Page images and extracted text
────────────────────
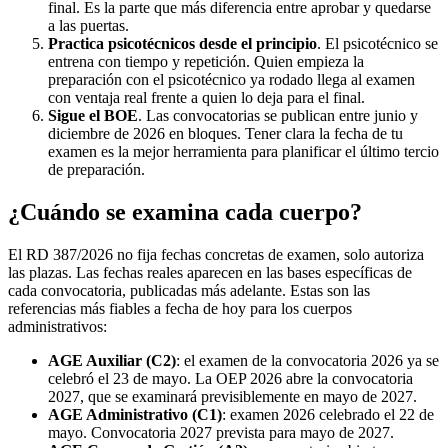
final. Es la parte que más diferencia entre aprobar y quedarse
a las puertas.
Practica psicotécnicos desde el principio
. El psicotécnico se
entrena con tiempo y repetición. Quien empieza la
preparación con el psicotécnico ya rodado llega al examen
con ventaja real frente a quien lo deja para el final.
Sigue el BOE
. Las convocatorias se publican entre junio y
diciembre de 2026 en bloques. Tener clara la fecha de tu
examen es la mejor herramienta para planificar el último tercio
de preparación.
¿Cuándo se examina cada cuerpo?
El RD 387/2026 no fija fechas concretas de examen, solo autoriza
las plazas. Las fechas reales aparecen en las bases específicas de
cada convocatoria, publicadas más adelante. Estas son las
referencias más fiables a fecha de hoy para los cuerpos
administrativos:
AGE Auxiliar (C2)
: el examen de la convocatoria 2026 ya se
celebró el 23 de mayo. La OEP 2026 abre la convocatoria
2027, que se examinará previsiblemente en mayo de 2027.
AGE Administrativo (C1)
: examen 2026 celebrado el 22 de
mayo. Convocatoria 2027 prevista para mayo de 2027.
────────────────────
Only the lines from the one with "las plazas. Las" through the last line of the records belong in the answer, each copied exactly.

las plazas. Las fechas reales aparecen en las bases específicas de
cada convocatoria, publicadas más adelante. Estas son las
referencias más fiables a fecha de hoy para los cuerpos
administrativos:
AGE Auxiliar (C2)
: el examen de la convocatoria 2026 ya se
celebró el 23 de mayo. La OEP 2026 abre la convocatoria
2027, que se examinará previsiblemente en mayo de 2027.
AGE Administrativo (C1)
: examen 2026 celebrado el 22 de
mayo. Convocatoria 2027 prevista para mayo de 2027.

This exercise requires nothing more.